In 1988 the “First Australian Contemporary Art Fair” was held at the Royal Exhibition Building. It was the year of the bicentennial and the new art fair was presented by the Australian Commercial Galleries Association and the Bicentennial Authority. Since then, every two years, the Melbourne Art Fair (MAF) has been held in the Royal Exhibition Building. Now it is over, not with a bang but a whimper of an announcement.

Melbourne Art Fair 2014 at the Exhibition Building
The announcement of the cancellation from Anna Pappas, chair of the not-for-profit MAF came on Friday 19 2016. Art Guide and The Age scrambled to publish this major story that day. The Guardian waited until it had discovered who the “high-profile galleries” that Pappas referred to in her statement. The Age had made an informed guess that this might include Diane Tanzer Gallery, but this proved not to be the case. Melbourne may not have an art fair any more but it does have more than one major commercial art gallery.
There are still many unanswered questions about the cancelled art fair.

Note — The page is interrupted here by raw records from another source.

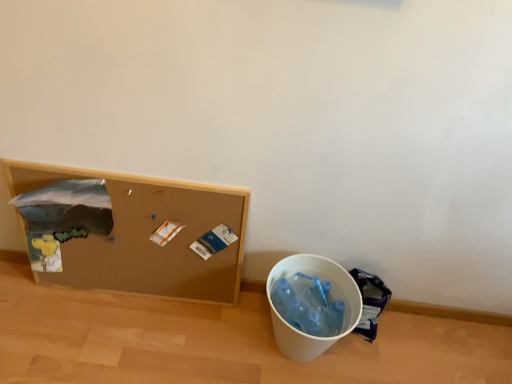 Measure the distance between point (184, 269) and camera.

They are 4.56 feet apart.

Measure the distance between point (351, 285) and camera.

Point (351, 285) and camera are 4.23 feet apart from each other.

Image resolution: width=512 pixels, height=384 pixels. I want to click on brown corkboard at left, so click(x=147, y=235).

Between brown corkboard at left and blue plastic bag at lower right, which one appears on the right side from the viewer's perspective?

Is this the beginning of a trend or just one of the common variety of administrative debacle?
Suggesting that the cancelation of art was due to an administrative debacle is the fact that in August 2015 the MAF had severed its contract to manage the fair with Art Fairs Australia. If that is the case then we can expect that MAF will be re-established in a couple of years.
However, there are reasons to think that it is the start of a trend away from the art fair model. Barry Keldoulis told the media at the opening of the MAF 2014 that “art fairs may not be the best way to see art but they are the best way to see hell of lot of art.” If art fairs are not be the best way to see art why would they be the best way to buy art or sell art. Although art fairs were promoted as the mega-art market there are serious commercial art galleries in Melbourne who have done the math and decided that the MAF is not worth it.
Considering the last MAF two years ago in hindsight I should have been spending more time at the Not Fair rather than the MAF. Not Fair was the alternative satellite to the MAF. It was curated exhibition in Collingwood at 12 Peel Street and The Grace Darling Hotel. Its curators, Sam Leach, Ashley Crawford and Rebecca Richards had put together an exhibition that has been mentioned more times to me in the last two years than the MAF.
The loss of the MAF is not a disaster for Australian art. Australian art has changed so much in the three decades since the art fair started. Looking at the 1988 art fair catalogue Patrick McCaughey’s introductory essay about the Australian art in the eighties was about a contemporary art scene that had just emerged. In the 1988 art fair where there was only 21 galleries involved. Of the Melbourne galleries that were exhibiting in 1988 only Australian, Niagara and Tolarno galleries are still operating. Tolarno Galleries is one of the galleries whose non-participation this year ended the MAF.